The humble hose clamp serves a variety of critical functions on board most every boat on the water. Finding a supplier of marine hose clamps with a wide inventory available is as important as knowing a good mechanical shop.
When shopping for replacement clamps keep in mind the task at hand. Many hose clamps come in contact with fresh or salt water and so, must be corrosion resistant. That eliminates most clamps made for automotive applications. Marine clamps must be made from stainless steel classified as type 316 and produced by a reputable manufacturer.
The 316 type hose clamps are the second most common type of stainless steel clamps. This type of stainless steel has molybdenum in the alloy to make it resistant to chloride corrosion and also can be found in food service and surgical settings. The type is also a bit more expensive than non-marine clamps but definitely worth it for the corrosion resistance.
Fit for Purpose
Select the correct size hose clamp for the application. Using a clamp that is too big leaves a tail that can cut fingers or wires; too small and it may not have enough threads to stand up in a high pressure situation.

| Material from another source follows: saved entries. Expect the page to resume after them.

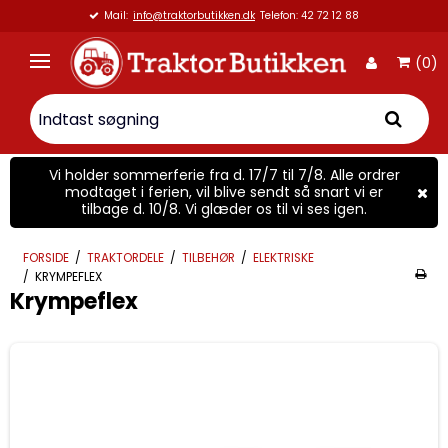
Mail:
info@traktorbutikken.dk
Telefon: 42 72 12 88
(0)
Vi holder sommerferie fra d. 17/7 til 7/8. Alle ordrer
modtaget i ferien, vil blive sendt så snart vi er
tilbage d. 10/8. Vi glæder os til vi ses igen.
FORSIDE
/
TRAKTORDELE
/
TILBEHØR
/
ELEKTRISKE
/
KRYMPEFLEX
Krympeflex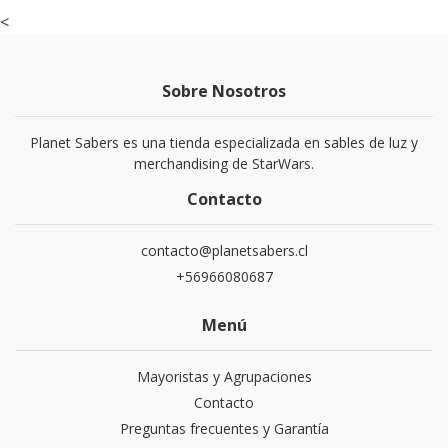
<
Sobre Nosotros
Planet Sabers es una tienda especializada en sables de luz y
merchandising de StarWars.
Contacto
contacto@planetsabers.cl
+56966080687
Menú
Mayoristas y Agrupaciones
Contacto
Preguntas frecuentes y Garantía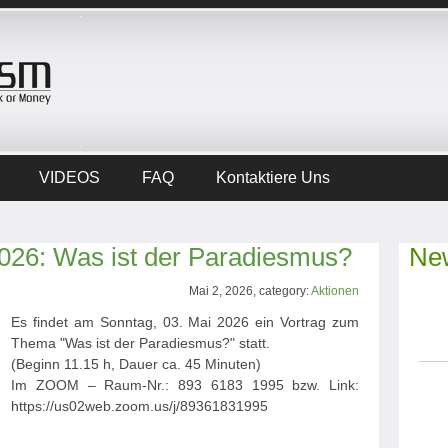
VIDEOS
FAQ
Kontaktiere Uns
2026: Was ist der Paradiesmus?
New
Mai 2, 2026, category:
Aktionen
Es findet am Sonntag, 03. Mai 2026 ein Vortrag zum
Thema "Was ist der Paradiesmus?" statt.
(Beginn 11.15 h, Dauer ca. 45 Minuten)
Im ZOOM – Raum-Nr.: 893 6183 1995 bzw. Link:
https://us02web.zoom.us/j/89361831995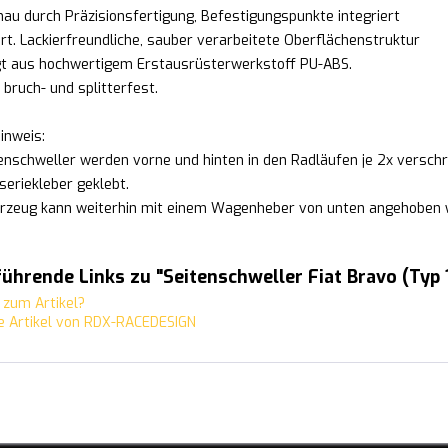
au durch Präzisionsfertigung, Befestigungspunkte integriert
ert. Lackierfreundliche, sauber verarbeitete Oberflächenstruktur
gt aus hochwertigem Erstausrüsterwerkstoff PU-ABS.
, bruch- und splitterfest.
inweis:
tenschweller werden vorne und hinten in den Radläufen je 2x verschr
seriekleber geklebt.
rzeug kann weiterhin mit einem Wagenheber von unten angehoben 
ührende Links zu "Seitenschweller Fiat Bravo (Typ
zum Artikel?
 Artikel von RDX-RACEDESIGN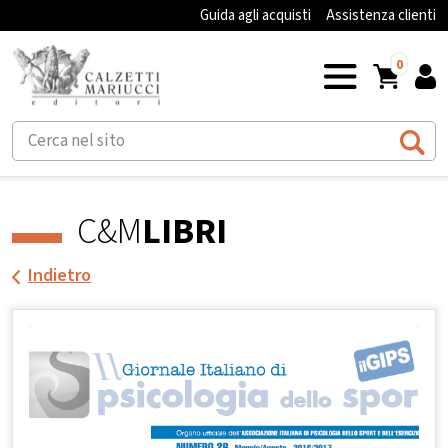
Guida agli acquisti
Assistenza clienti
0
C&M
LIBRI
Indietro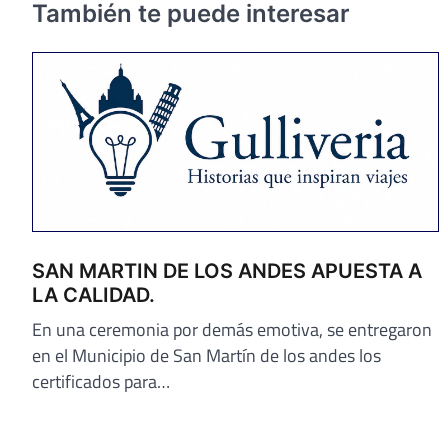
También te puede interesar
SAN MARTIN DE LOS ANDES APUESTA A
LA CALIDAD.
En una ceremonia por demás emotiva, se entregaron
en el Municipio de San Martín de los andes los
certificados para…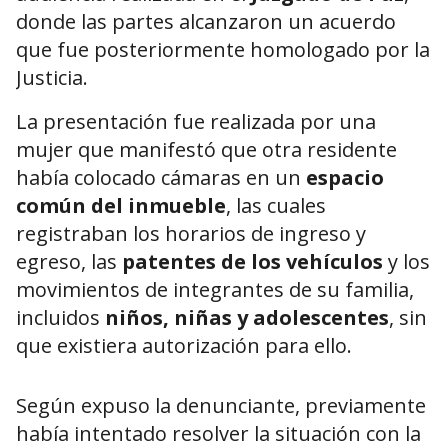
donde las partes alcanzaron un acuerdo
que fue posteriormente homologado por la
Justicia.
La presentación fue realizada por una
mujer que manifestó que otra residente
había colocado cámaras en un
espacio
común del inmueble
, las cuales
registraban los horarios de ingreso y
egreso, las
patentes de los vehículos
y los
movimientos de integrantes de su familia,
incluidos
niños, niñas y adolescentes
, sin
que existiera autorización para ello.
Según expuso la denunciante, previamente
había intentado resolver la situación con la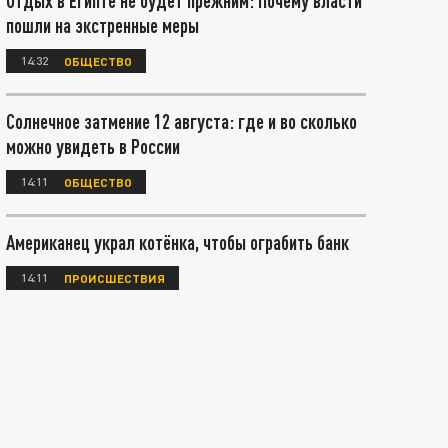
Отдых в Египте не будет прежним: Почему власти
пошли на экстренные меры
14:32
ОБЩЕСТВО
Солнечное затмение 12 августа: где и во сколько
можно увидеть в России
14:11
ОБЩЕСТВО
Американец украл котёнка, чтобы ограбить банк
14:11
ПРОИСШЕСТВИЯ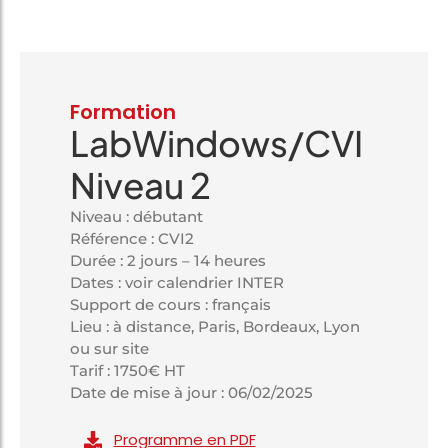
Formation
LabWindows/CVI
Niveau 2
Niveau : débutant
Référence : CVI2
Durée : 2 jours – 14 heures
Dates : voir calendrier INTER
Support de cours : français
Lieu : à distance, Paris, Bordeaux, Lyon
ou sur site
Tarif : 1750€ HT
Date de mise à jour : 06/02/2025
Programme en PDF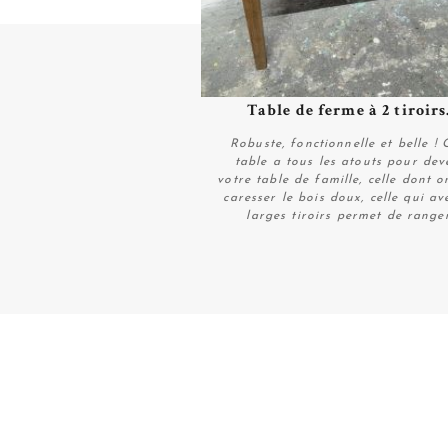
Table de ferme à 2 tiroirs.
Plus de détails
Robuste, fonctionnelle et belle ! 
table a tous les atouts pour dev
votre table de famille, celle dont 
caresser le bois doux, celle qui av
larges tiroirs permet de ranger.
Plus de détails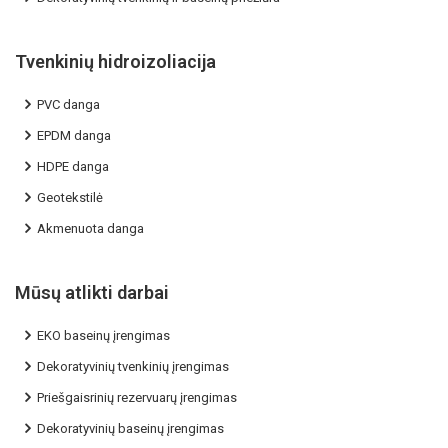
Tvenkinių hidroizoliacija
PVC danga
EPDM danga
HDPE danga
Geotekstilė
Akmenuota danga
Mūsų atlikti darbai
EKO baseinų įrengimas
Dekoratyvinių tvenkinių įrengimas
Priešgaisrinių rezervuarų įrengimas
Dekoratyvinių baseinų įrengimas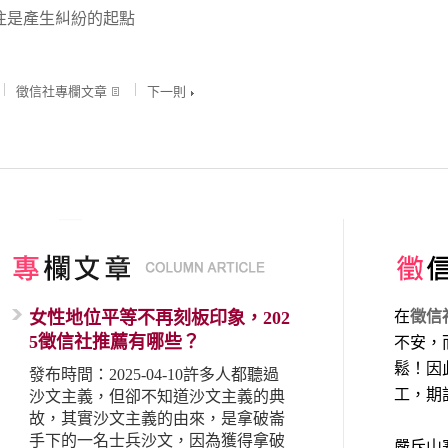
往是產生糾紛的起點
徵信社專欄文章
下一則
女性地位平等不再刻板印象，202
在
徵信
5徵信社推薦有哪些？
不安，
鬆！因
發布時間：2025-04-10許多人都聽過
工，期
沙文主義，但卻不知道沙文主義的典
故，其實沙文主義的由來，是拿破崙
手下的一名士兵沙文，因為獲得拿破
嚴斥山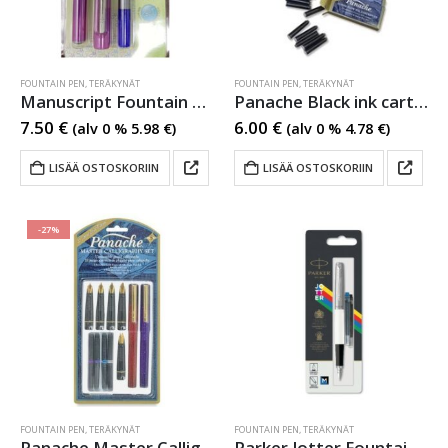
FOUNTAIN PEN
,
TERÄKYNÄT
FOUNTAIN PEN
,
TERÄKYNÄT
Manuscript Fountain Pen Hand Lettering
Panache Black ink cartridges 10
7.50
€
6.00
€
(alv 0 %
5.98
€
)
(alv 0 %
4.78
€
)
LISÄÄ OSTOSKORIIN
LISÄÄ OSTOSKORIIN
-27%
FOUNTAIN PEN
,
TERÄKYNÄT
FOUNTAIN PEN
,
TERÄKYNÄT
Panache Master Calligraphy Set
Parker Jotter Fountain Pen M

The clamp should be positioned so at least one-quarter inch of hose is visible from the clamp to the end. Also, the clamp should have its full width seated on the barb. Use double clamps for fuel fill hoses and exhaust systems.
When installing, avoid using a ratchet or other long-handled wrench. Tighten with a screw or nut driver and don’t be afraid to apply some hand torque.
Regular inspection of hose clamps will keep fluids and gasses inside where they belong.